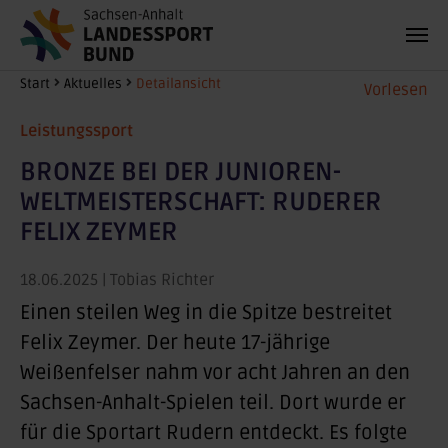
Zum Hauptinhalt springen
Sie sind hier:
Start
Aktuelles
Detailansicht
Vorlesen
Leistungssport
BRONZE BEI DER JUNIOREN-
WELTMEISTERSCHAFT: RUDERER
FELIX ZEYMER
18.06.2025
| Tobias Richter
Einen steilen Weg in die Spitze bestreitet
Felix Zeymer. Der heute 17-jährige
Weißenfelser nahm vor acht Jahren an den
Sachsen-Anhalt-Spielen teil. Dort wurde er
für die Sportart Rudern entdeckt. Es folgte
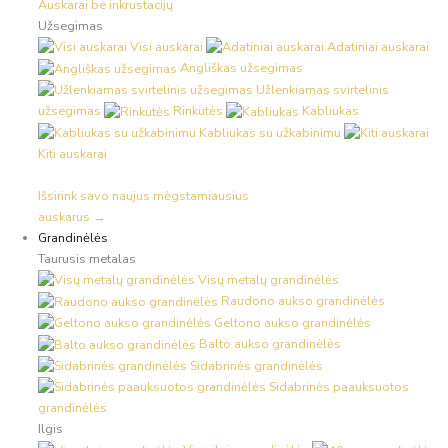
Auskarai be inkrustacijų
Užsegimas
Visi auskarai
Adatiniai auskarai
Angliškas užsegimas
Užlenkiamas svirtelinis
užsegimas
Rinkutės
Kabliukas
Kabliukas su užkabinimu
Kiti auskarai
Išsirink savo naujus mėgstamiausius
auskarus →
Grandinėlės
Taurusis metalas
Visų metalų grandinėlės
Raudono aukso grandinėlės
Geltono aukso grandinėlės
Balto aukso grandinėlės
Sidabrinės grandinėlės
Sidabrinės paauksuotos
grandinėlės
Ilgis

-*-*-

Retype the records verbatim, but not their images.

EXERCISE RESULT >>
Zum Hauptinhalt springen
Sie sind hier:
Start
Aktuelles
Detailansicht
Vorlesen
Leistungssport
BRONZE BEI DER JUNIOREN-
WELTMEISTERSCHAFT: RUDERER
FELIX ZEYMER
18.06.2025
| Tobias Richter
Einen steilen Weg in die Spitze bestreitet
Felix Zeymer. Der heute 17-jährige
Weißenfelser nahm vor acht Jahren an den
Sachsen-Anhalt-Spielen teil. Dort wurde er
für die Sportart Rudern entdeckt. Es folgte
Auskarai be inkrustacijų
Užsegimas
Visi auskarai
Adatiniai auskarai
Angliškas užsegimas
Užlenkiamas svirtelinis
užsegimas
Rinkutės
Kabliukas
Kabliukas su užkabinimu
Kiti auskarai
Išsirink savo naujus mėgstamiausius
auskarus →
Grandinėlės
Taurusis metalas
Visų metalų grandinėlės
Raudono aukso grandinėlės
Geltono aukso grandinėlės
Balto aukso grandinėlės
Sidabrinės grandinėlės
Sidabrinės paauksuotos
grandinėlės
Ilgis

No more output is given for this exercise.